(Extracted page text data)
+-------+
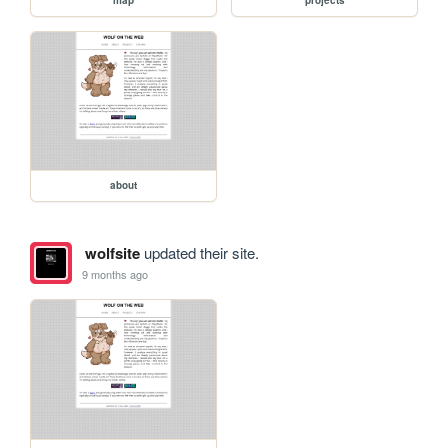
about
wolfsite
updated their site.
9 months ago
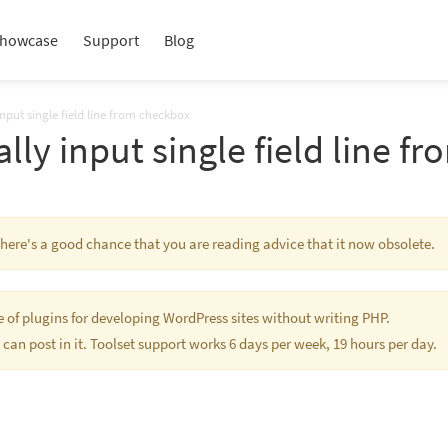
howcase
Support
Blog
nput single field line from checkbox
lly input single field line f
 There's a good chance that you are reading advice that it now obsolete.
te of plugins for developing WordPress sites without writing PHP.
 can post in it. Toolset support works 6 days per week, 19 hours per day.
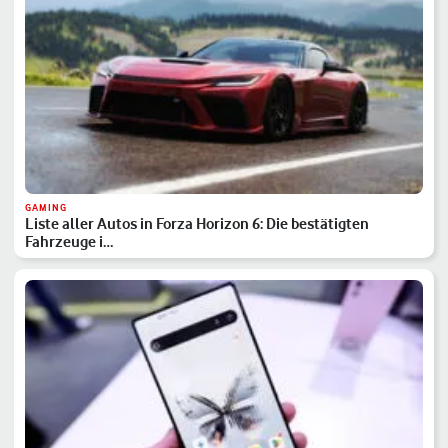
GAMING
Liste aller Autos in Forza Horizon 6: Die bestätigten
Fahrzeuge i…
+-------+
BRIEF →
Return exactly the lines from the one with "can post in" through the last line of the entries above, both ends included. No pictures may appear in the copy.

TASK RESULT →
 can post in it. Toolset support works 6 days per week, 19 hours per day.
GAMING
Liste aller Autos in Forza Horizon 6: Die bestätigten
Fahrzeuge i…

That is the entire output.